The artist invites a responsive or reactive attitude to his work. He interrupts a viewer’s familiar experience with a “curiosity…or the results of an experiment” that reflects the absurd.
Artist’s Statement:
Although I am formally trained as a sculptor, I am conceptually and technically drawn to a multidisciplinary studio practice that involves video, installation, performance, drawing, sewing, sound, and painting... as well as the traditional modes of three-dimensional art, most especially wood-working. My work is driven by ideas or curiosities, and I simply try to find the best tools to address these.
I create works that are the result of play or experimentation, and that range conceptually with my many interests: from children’s literature to aquatic life; women’s underwear to architecture; fire to fly-fishing. Often the only constant is the importance placed on an imperfect and obsessive craft, whether seen or not, and a sarcastic sense of humor.

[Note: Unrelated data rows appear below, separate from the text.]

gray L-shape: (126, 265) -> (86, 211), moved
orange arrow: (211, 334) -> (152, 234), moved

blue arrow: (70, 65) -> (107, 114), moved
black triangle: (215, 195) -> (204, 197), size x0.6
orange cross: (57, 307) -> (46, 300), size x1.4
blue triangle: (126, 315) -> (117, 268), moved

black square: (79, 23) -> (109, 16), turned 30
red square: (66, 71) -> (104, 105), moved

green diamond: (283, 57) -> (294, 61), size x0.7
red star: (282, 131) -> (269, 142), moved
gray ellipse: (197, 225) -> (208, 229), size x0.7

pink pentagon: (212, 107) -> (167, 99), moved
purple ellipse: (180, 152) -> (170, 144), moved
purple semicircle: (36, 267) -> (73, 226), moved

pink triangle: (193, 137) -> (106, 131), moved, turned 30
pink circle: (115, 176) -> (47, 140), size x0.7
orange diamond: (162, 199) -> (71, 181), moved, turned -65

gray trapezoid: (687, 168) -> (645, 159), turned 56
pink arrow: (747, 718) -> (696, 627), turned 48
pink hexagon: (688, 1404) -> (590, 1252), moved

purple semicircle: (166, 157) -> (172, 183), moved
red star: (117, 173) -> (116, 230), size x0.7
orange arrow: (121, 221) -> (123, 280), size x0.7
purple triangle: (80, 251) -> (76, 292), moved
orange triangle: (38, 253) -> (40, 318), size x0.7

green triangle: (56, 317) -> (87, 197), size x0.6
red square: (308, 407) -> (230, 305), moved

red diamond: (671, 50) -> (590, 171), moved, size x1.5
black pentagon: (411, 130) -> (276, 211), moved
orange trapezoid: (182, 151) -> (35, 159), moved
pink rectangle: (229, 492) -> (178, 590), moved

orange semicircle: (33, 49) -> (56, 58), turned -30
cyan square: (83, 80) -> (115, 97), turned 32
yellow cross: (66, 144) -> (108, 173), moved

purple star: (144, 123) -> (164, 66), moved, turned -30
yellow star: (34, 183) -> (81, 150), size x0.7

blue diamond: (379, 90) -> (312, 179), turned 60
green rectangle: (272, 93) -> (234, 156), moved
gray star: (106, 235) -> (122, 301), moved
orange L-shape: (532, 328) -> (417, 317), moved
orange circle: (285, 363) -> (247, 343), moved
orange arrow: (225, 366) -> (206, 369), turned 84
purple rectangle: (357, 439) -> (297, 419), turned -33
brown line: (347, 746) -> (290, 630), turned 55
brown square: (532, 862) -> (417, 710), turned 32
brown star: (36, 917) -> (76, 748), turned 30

As I work on a project, I try to anticipate and plan for the viewers' experience. I want to make viewers aware of themselves as they relate to my art. I accomplish this by creating a presence of an object or installation that interrupts orintervenes in the passive viewing of a piece and invites an active experience with it. Within the gravitas of atypical art space, I also try to inspire a childlike nostalgia and wonder by engaging the viewer with an object or environment that is fun, funny, playful, awesome, and/or rad.
Piece Statement:
Suffering from a case of drawing-and-painting envy, I chose to return to Art’s respected traditions and presents my viewer a simple still life. I composed this Nature Morte of varied forms and subjects in an effort to explore the singular possibilities of the esteemed medium. This interactive installation or rather interactive drawing invites viewers to navigate and enter the drawn space, creating what I think of as an “allegory of life.”